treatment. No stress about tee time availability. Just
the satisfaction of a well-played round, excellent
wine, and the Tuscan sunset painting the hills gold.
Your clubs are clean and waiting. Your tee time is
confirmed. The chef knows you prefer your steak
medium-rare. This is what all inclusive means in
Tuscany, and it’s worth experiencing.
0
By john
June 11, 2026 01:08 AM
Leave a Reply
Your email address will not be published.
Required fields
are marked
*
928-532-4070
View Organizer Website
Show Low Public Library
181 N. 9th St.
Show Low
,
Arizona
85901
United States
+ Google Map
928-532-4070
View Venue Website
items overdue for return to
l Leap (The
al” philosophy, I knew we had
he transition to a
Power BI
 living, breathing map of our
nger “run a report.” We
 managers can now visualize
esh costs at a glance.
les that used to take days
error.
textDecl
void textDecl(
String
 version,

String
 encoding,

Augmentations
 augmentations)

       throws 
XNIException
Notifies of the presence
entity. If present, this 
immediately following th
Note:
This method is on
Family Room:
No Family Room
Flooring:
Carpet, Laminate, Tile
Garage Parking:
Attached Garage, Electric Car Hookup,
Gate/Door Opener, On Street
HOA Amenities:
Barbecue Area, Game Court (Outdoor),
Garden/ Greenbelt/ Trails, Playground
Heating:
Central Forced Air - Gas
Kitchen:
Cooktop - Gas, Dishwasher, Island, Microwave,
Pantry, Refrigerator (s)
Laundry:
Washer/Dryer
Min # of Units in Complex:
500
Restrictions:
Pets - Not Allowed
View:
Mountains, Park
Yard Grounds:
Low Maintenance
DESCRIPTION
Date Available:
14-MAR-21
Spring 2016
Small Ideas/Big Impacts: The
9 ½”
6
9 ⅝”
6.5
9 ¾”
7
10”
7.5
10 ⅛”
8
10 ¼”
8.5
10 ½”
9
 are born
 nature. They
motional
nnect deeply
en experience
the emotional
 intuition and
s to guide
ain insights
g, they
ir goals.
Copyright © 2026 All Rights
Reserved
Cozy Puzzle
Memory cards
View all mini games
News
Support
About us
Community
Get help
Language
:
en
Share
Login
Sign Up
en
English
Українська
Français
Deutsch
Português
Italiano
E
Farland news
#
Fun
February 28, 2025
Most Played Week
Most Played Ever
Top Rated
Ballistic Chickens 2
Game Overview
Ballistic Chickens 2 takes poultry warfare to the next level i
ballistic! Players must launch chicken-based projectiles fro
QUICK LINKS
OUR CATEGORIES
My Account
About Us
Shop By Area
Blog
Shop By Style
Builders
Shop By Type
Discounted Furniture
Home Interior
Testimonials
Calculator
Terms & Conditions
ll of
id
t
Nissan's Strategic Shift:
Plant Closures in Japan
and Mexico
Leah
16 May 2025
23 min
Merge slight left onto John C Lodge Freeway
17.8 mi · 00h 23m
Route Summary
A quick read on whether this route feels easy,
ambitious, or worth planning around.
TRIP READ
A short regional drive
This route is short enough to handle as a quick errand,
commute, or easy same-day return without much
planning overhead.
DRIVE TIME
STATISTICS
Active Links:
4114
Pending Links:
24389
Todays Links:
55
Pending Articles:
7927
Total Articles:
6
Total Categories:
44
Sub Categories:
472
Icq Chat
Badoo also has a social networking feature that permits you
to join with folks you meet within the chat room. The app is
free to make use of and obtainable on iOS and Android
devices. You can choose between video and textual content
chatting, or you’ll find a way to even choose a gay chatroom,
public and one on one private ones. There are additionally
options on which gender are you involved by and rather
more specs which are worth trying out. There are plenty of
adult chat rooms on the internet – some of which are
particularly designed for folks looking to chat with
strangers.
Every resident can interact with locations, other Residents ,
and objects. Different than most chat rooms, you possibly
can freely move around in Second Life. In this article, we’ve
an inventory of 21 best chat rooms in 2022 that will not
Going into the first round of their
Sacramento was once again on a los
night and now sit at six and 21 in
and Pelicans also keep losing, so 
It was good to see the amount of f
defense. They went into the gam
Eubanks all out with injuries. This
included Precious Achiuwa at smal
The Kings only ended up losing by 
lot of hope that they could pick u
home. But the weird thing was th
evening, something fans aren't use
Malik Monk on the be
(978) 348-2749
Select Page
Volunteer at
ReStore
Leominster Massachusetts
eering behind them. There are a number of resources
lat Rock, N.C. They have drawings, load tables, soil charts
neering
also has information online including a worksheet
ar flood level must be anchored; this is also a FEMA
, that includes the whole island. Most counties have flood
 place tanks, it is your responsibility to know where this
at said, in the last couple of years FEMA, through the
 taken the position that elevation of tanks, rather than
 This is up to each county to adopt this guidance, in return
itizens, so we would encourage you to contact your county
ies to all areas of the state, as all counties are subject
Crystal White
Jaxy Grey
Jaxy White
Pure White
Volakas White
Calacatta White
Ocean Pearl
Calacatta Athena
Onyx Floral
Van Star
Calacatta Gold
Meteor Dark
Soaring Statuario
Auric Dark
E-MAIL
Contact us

▶ Work order
Once you have read the listing, copy it out exactly.

▶ Solved problem
treatment. No stress about tee time availability. Just
the satisfaction of a well-played round, excellent
wine, and the Tuscan sunset painting the hills gold.
Your clubs are clean and waiting. Your tee time is
confirmed. The chef knows you prefer your steak
medium-rare. This is what all inclusive means in
Tuscany, and it’s worth experiencing.
0
By john
June 11, 2026 01:08 AM
Leave a Reply
Your email address will not be published.
Required fields
are marked
*
928-532-4070
View Organizer Website
Show Low Public Library
181 N. 9th St.
Show Low
,
Arizona
85901
United States
+ Google Map
928-532-4070
View Venue Website
items overdue for return to
l Leap (The
al” philosophy, I knew we had
he transition to a
Power BI
 living, breathing map of our
nger “run a report.” We
 managers can now visualize
esh costs at a glance.
les that used to take days
error.
textDecl
void textDecl(
String
 version,

String
 encoding,

Augmentations
 augmentations)

       throws 
XNIException
Notifies of the presence
entity. If present, this 
immediately following th
Note:
This method is on
Family Room:
No Family Room
Flooring:
Carpet, Laminate, Tile
Garage Parking:
Attached Garage, Electric Car Hookup,
Gate/Door Opener, On Street
HOA Amenities:
Barbecue Area, Game Court (Outdoor),
Garden/ Greenbelt/ Trails, Playground
Heating:
Central Forced Air - Gas
Kitchen:
Cooktop - Gas, Dishwasher, Island, Microwave,
Pantry, Refrigerator (s)
Laundry:
Washer/Dryer
Min # of Units in Complex:
500
Restrictions:
Pets - Not Allowed
View:
Mountains, Park
Yard Grounds:
Low Maintenance
DESCRIPTION
Date Available:
14-MAR-21
Spring 2016
Small Ideas/Big Impacts: The
9 ½”
6
9 ⅝”
6.5
9 ¾”
7
10”
7.5
10 ⅛”
8
10 ¼”
8.5
10 ½”
9
 are born
 nature. They
motional
nnect deeply
en experience
the emotional
 intuition and
s to guide
ain insights
g, they
ir goals.
Copyright © 2026 All Rights
Reserved
Cozy Puzzle
Memory cards
View all mini games
News
Support
About us
Community
Get help
Language
:
en
Share
Login
Sign Up
en
English
Українська
Français
Deutsch
Português
Italiano
E
Farland news
#
Fun
February 28, 2025
Most Played Week
Most Played Ever
Top Rated
Ballistic Chickens 2
Game Overview
Ballistic Chickens 2 takes poultry warfare to the next level i
ballistic! Players must launch chicken-based projectiles fro
QUICK LINKS
OUR CATEGORIES
My Account
About Us
Shop By Area
Blog
Shop By Style
Builders
Shop By Type
Discounted Furniture
Home Interior
Testimonials
Calculator
Terms & Conditions
ll of
id
t
Nissan's Strategic Shift:
Plant Closures in Japan
and Mexico
Leah
16 May 2025
23 min
Merge slight left onto John C Lodge Freeway
17.8 mi · 00h 23m
Route Summary
A quick read on whether this route feels easy,
ambitious, or worth planning around.
TRIP READ
A short regional drive
This route is short enough to handle as a quick errand,
commute, or easy same-day return without much
planning overhead.
DRIVE TIME
STATISTICS
Active Links:
4114
Pending Links:
24389
Todays Links:
55
Pending Articles:
7927
Total Articles:
6
Total Categories:
44
Sub Categories:
472
Icq Chat
Badoo also has a social networking feature that permits you
to join with folks you meet within the chat room. The app is
free to make use of and obtainable on iOS and Android
devices. You can choose between video and textual content
chatting, or you’ll find a way to even choose a gay chatroom,
public and one on one private ones. There are additionally
options on which gender are you involved by and rather
more specs which are worth trying out. There are plenty of
adult chat rooms on the internet – some of which are
particularly designed for folks looking to chat with
strangers.
Every resident can interact with locations, other Residents ,
and objects. Different than most chat rooms, you possibly
can freely move around in Second Life. In this article, we’ve
an inventory of 21 best chat rooms in 2022 that will not
Going into the first round of their
Sacramento was once again on a los
night and now sit at six and 21 in
and Pelicans also keep losing, so 
It was good to see the amount of f
defense. They went into the gam
Eubanks all out with injuries. This
included Precious Achiuwa at smal
The Kings only ended up losing by 
lot of hope that they could pick u
home. But the weird thing was th
evening, something fans aren't use
Malik Monk on the be
(978) 348-2749
Select Page
Volunteer at
ReStore
Leominster Massachusetts
eering behind them. There are a number of resources
lat Rock, N.C. They have drawings, load tables, soil charts
neering
also has information online including a worksheet
ar flood level must be anchored; this is also a FEMA
, that includes the whole island. Most counties have flood
 place tanks, it is your responsibility to know where this
at said, in the last couple of years FEMA, through the
 taken the position that elevation of tanks, rather than
 This is up to each county to adopt this guidance, in return
itizens, so we would encourage you to contact your county
ies to all areas of the state, as all counties are subject
Crystal White
Jaxy Grey
Jaxy White
Pure White
Volakas White
Calacatta White
Ocean Pearl
Calacatta Athena
Onyx Floral
Van Star
Calacatta Gold
Meteor Dark
Soaring Statuario
Auric Dark
E-MAIL
Contact us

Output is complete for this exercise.